* Supplied data:

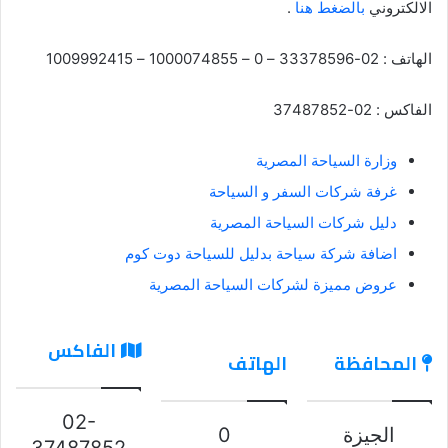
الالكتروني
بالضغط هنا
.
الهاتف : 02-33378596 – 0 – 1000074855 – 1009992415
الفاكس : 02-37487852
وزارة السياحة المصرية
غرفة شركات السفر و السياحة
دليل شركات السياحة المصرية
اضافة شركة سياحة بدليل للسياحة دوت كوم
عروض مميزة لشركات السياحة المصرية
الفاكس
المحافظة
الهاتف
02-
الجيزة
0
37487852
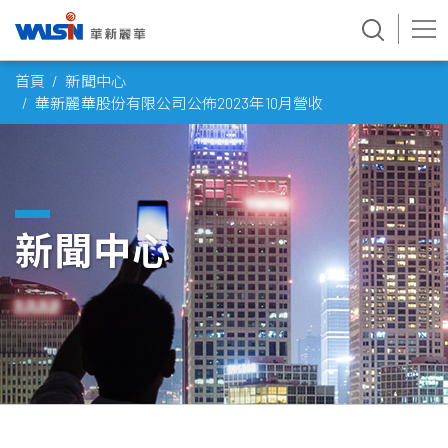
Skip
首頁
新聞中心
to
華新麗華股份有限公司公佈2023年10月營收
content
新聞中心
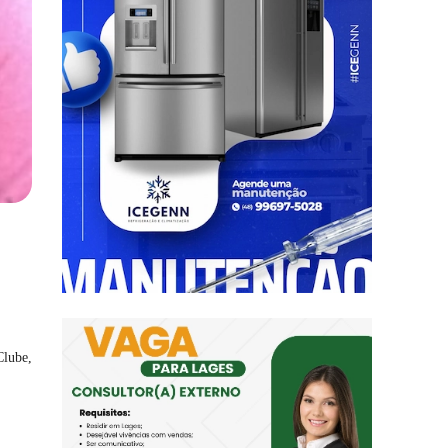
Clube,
==
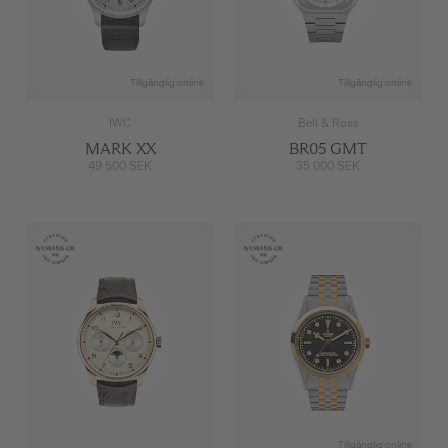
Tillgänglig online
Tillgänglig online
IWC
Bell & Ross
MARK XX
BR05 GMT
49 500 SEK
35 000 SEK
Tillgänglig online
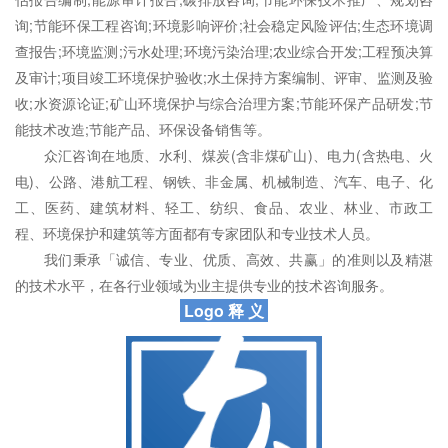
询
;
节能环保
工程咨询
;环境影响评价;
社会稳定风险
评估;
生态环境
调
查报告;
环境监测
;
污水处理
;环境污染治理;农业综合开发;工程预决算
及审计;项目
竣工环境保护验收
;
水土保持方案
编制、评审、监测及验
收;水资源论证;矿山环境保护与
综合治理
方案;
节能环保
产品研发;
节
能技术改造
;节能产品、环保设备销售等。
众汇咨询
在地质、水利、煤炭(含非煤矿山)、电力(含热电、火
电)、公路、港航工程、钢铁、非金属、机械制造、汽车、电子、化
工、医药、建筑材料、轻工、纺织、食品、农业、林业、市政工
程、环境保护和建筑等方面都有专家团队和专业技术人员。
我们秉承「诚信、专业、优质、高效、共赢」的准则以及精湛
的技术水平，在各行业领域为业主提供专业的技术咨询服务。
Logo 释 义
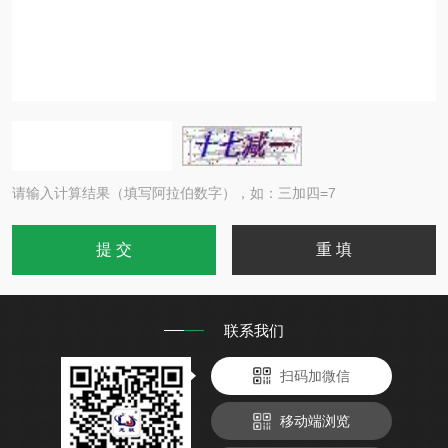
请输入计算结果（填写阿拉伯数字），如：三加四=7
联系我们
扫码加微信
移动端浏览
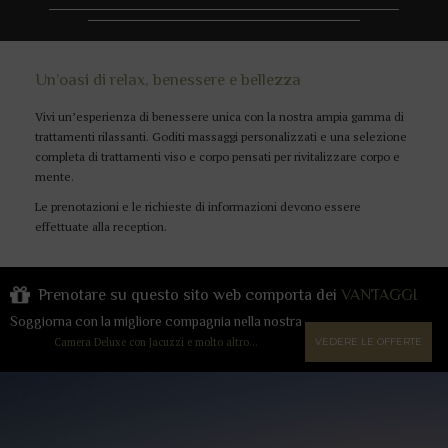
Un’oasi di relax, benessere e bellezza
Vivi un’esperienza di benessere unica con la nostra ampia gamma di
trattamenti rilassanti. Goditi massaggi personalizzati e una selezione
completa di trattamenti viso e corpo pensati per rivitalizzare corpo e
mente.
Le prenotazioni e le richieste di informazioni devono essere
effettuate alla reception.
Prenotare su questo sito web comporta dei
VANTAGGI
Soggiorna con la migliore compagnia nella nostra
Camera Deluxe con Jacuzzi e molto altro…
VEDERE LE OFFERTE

* Problem statement: Wherever a line in the data above holds "الهاتف", copy that line.

* Solution to the problem:
الهاتف : 02-33378596 – 0 – 1000074855 – 1009992415
الهاتف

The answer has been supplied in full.